# Movie Revenue Analysis

## Introduction

This analysis explores the factors associated with movie revenues using the TMDB dataset. We investigate the following research questions:

* **Main Question**: Which properties are associated with the highest movie revenues?
* **Sub-questions**:
  * What is the relationship between budget and revenue?
  * Which genres tend to generate the highest revenues?
  * How does popularity correlate with revenue?
  * Has the relationship between movie properties and revenue changed over time?

## 1. Data Loading and Initial Exploration

First, we'll import the necessary libraries and load our dataset.

In [None]:
import pandas as pd
import numpy as np
import matplotlib.pyplot as plt
import seaborn as sns

sns.set_style("whitegrid")

df = pd.read_csv('./tmdb-movies.csv')

df.head()

Let's examine the dataset structure and summary statistics.

In [None]:
print(f"Dataset shape: {df.shape}")
print("\nColumn data types:")
print(df.dtypes)

print("\nSummary statistics for numerical columns:")
df.describe()

## 2. Data Cleaning and Wrangling

Before analysis, we need to clean and prepare our data, including handling missing values and transforming variables.

In [None]:
print("Missing values per column:")
print(df.isnull().sum())

df_clean = df.drop(['homepage', 'tagline', 'imdb_id', 'overview'], axis=1)

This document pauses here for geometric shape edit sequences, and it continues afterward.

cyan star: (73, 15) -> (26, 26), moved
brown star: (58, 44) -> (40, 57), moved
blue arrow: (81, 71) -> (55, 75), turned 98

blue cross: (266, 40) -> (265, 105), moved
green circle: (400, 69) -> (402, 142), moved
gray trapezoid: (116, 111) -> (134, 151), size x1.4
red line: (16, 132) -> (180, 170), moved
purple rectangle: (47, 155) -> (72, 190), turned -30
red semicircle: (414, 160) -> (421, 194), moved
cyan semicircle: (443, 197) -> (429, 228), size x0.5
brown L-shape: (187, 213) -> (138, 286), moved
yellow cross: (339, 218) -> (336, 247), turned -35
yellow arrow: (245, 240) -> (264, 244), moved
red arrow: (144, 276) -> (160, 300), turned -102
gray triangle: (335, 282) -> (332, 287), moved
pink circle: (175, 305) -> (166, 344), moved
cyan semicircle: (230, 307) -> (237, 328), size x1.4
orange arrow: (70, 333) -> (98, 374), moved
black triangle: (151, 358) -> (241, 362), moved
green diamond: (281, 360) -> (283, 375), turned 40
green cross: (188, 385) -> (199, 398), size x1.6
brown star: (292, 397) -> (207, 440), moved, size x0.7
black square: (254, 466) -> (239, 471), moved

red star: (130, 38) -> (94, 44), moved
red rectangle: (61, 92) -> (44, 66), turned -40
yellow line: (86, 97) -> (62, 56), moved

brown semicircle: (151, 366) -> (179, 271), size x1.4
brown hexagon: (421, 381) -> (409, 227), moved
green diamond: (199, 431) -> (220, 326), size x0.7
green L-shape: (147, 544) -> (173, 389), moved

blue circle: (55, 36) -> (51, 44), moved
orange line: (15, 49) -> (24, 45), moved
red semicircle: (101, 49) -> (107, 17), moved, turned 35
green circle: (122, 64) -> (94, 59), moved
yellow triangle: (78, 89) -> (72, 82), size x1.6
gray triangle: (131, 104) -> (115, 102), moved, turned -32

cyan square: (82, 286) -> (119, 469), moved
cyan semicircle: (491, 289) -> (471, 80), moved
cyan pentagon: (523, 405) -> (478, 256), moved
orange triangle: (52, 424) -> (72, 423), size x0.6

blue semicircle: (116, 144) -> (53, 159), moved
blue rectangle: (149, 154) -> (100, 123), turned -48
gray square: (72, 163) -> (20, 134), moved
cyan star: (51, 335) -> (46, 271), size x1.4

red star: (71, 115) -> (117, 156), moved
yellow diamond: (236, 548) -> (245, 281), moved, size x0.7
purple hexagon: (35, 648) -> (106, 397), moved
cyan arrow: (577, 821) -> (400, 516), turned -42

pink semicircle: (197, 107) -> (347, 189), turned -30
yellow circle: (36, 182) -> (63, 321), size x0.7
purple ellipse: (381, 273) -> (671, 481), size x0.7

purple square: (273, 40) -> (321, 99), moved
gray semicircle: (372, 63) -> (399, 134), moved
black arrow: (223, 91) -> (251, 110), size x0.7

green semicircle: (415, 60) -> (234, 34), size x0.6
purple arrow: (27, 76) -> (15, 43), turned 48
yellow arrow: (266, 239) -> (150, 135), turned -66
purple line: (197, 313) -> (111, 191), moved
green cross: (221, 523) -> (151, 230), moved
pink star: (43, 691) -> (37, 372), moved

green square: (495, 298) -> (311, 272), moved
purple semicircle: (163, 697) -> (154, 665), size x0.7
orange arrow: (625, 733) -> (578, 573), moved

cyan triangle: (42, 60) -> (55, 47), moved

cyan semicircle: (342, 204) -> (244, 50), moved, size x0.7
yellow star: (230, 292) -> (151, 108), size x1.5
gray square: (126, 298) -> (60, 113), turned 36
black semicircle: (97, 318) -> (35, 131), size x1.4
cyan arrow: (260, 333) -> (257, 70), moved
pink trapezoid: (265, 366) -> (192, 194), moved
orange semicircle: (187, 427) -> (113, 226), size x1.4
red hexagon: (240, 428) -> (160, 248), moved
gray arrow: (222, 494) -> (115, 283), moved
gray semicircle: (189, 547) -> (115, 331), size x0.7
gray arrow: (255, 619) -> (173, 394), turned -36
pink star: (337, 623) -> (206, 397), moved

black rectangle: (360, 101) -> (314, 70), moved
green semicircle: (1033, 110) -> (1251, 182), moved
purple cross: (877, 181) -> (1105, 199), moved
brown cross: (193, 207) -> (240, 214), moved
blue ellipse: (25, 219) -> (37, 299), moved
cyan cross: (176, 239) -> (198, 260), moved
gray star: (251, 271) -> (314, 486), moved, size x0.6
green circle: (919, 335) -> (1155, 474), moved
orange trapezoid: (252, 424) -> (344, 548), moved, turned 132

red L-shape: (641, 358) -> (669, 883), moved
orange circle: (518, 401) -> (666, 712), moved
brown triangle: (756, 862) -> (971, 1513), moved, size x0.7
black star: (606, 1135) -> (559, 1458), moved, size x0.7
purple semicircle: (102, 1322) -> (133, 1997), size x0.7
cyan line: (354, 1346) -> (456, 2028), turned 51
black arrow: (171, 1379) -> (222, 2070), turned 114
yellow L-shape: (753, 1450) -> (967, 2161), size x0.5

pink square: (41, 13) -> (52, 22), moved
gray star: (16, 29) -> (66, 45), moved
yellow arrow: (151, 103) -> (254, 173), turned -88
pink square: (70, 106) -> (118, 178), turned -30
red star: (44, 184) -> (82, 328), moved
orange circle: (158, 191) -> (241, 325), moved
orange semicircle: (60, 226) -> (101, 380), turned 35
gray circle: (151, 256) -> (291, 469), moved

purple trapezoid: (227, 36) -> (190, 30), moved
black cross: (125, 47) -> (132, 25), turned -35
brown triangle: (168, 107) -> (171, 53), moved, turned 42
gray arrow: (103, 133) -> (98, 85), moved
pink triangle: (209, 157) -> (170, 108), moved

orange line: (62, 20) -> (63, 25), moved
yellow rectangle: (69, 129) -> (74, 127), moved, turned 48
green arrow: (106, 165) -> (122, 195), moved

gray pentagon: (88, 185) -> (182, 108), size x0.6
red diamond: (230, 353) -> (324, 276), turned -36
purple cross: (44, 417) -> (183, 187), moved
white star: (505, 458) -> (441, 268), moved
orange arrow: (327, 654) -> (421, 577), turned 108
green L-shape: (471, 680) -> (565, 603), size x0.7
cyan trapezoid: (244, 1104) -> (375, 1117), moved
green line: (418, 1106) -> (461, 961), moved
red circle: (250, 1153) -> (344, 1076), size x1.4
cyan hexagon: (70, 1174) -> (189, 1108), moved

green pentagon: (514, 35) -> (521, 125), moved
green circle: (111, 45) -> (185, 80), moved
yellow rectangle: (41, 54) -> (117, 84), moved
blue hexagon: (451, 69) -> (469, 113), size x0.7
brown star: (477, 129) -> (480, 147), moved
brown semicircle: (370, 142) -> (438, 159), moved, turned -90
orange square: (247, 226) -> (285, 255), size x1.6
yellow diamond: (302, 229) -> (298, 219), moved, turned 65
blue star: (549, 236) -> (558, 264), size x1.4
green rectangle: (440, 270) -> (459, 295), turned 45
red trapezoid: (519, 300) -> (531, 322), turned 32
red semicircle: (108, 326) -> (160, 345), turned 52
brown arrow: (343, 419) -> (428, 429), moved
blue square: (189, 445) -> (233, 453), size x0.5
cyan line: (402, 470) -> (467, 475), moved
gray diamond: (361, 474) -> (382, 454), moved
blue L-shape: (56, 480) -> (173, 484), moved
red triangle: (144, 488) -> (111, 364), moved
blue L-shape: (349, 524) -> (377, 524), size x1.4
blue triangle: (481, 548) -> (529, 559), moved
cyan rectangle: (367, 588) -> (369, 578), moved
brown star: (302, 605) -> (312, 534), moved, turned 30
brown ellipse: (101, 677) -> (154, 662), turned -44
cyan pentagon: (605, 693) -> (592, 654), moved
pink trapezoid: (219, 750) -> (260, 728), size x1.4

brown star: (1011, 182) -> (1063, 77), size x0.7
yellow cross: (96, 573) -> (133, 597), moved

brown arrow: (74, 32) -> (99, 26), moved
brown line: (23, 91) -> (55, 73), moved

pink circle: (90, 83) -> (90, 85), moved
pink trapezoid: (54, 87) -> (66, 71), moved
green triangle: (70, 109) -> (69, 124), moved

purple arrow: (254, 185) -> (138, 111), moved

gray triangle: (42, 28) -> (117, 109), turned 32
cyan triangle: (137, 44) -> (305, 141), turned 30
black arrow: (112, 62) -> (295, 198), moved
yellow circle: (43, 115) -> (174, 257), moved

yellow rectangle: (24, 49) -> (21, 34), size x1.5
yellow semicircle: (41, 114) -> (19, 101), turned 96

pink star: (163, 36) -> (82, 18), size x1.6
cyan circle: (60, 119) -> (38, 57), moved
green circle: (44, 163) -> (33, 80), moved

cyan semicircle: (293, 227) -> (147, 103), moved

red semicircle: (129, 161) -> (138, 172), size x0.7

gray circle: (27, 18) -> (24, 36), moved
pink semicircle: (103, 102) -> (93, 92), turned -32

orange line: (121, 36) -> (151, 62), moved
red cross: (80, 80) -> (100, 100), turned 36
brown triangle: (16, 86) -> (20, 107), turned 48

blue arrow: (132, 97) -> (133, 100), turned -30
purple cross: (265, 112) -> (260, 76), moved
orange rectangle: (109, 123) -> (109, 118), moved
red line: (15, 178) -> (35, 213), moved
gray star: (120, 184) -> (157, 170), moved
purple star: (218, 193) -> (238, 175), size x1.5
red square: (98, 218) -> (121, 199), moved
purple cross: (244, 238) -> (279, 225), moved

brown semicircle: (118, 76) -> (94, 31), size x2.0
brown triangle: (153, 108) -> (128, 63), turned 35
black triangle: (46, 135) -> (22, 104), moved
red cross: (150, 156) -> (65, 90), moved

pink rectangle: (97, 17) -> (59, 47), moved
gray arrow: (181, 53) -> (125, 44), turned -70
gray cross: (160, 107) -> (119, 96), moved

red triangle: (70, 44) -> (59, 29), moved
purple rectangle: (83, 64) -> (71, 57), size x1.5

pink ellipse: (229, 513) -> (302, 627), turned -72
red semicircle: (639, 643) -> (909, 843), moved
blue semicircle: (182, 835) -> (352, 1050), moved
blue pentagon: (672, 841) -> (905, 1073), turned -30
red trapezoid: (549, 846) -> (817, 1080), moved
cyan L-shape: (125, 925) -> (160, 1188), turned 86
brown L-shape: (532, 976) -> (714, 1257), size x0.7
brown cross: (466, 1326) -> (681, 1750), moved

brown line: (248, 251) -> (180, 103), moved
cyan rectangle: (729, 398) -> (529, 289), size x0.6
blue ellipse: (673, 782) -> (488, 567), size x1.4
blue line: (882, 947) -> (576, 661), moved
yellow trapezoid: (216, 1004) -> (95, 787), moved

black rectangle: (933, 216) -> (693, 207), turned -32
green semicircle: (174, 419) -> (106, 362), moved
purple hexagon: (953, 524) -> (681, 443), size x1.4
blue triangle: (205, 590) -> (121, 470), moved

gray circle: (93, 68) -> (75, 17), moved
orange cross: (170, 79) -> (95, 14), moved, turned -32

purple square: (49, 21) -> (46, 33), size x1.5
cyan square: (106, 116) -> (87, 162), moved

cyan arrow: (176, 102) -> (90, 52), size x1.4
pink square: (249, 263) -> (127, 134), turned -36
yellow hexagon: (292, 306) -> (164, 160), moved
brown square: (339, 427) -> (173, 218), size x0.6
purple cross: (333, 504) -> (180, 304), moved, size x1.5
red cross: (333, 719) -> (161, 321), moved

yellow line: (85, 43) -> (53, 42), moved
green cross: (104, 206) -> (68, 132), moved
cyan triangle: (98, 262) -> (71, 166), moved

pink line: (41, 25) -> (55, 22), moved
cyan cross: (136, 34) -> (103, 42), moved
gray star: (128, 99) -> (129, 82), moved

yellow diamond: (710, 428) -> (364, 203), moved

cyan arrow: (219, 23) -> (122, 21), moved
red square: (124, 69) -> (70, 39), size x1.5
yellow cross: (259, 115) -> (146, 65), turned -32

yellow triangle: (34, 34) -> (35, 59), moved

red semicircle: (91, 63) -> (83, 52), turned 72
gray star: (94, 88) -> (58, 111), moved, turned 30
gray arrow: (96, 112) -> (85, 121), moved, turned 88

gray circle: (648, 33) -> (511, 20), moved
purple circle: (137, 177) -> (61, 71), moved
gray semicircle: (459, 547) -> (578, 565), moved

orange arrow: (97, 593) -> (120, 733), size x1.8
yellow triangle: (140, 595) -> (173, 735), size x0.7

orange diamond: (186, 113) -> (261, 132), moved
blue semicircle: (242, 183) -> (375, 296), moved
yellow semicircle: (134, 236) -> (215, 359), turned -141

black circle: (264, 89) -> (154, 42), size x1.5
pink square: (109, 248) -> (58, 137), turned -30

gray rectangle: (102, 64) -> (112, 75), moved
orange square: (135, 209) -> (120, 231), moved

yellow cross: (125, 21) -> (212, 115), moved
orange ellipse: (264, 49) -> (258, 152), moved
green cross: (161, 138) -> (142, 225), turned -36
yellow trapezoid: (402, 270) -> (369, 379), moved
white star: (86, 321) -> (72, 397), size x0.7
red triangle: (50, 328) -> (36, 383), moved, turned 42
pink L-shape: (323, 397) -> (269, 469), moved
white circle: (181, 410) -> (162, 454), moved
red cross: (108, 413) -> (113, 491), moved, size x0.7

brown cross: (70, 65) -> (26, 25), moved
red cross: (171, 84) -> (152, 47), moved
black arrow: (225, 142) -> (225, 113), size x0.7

df_clean = df_clean.dropna(subset=['revenue_adj', 'budget_adj'])

df_clean = df_clean[(df_clean['revenue_adj'] > 0) & (df_clean['budget_adj'] > 0)]

df_clean['release_date'] = pd.to_datetime(df_clean['release_date'])

df_clean['genres'] = df_clean['genres'].str.split('|')
df_exploded = df_clean.explode('genres')

print(f"\nCleaned dataset shape: {df_clean.shape}")
print(f"Number of rows removed: {df.shape[0] - df_clean.shape[0]}")

### Summary of Data Cleaning Steps

1. Removed irrelevant columns (homepage, tagline, imdb_id, overview)
2. Dropped rows with missing revenue or budget data
3. Filtered out movies with zero revenue or budget
4. Converted release dates to datetime format
5. Processed genre data for analysis

These steps ensure we have quality data for our analysis, focusing on movies with complete financial information.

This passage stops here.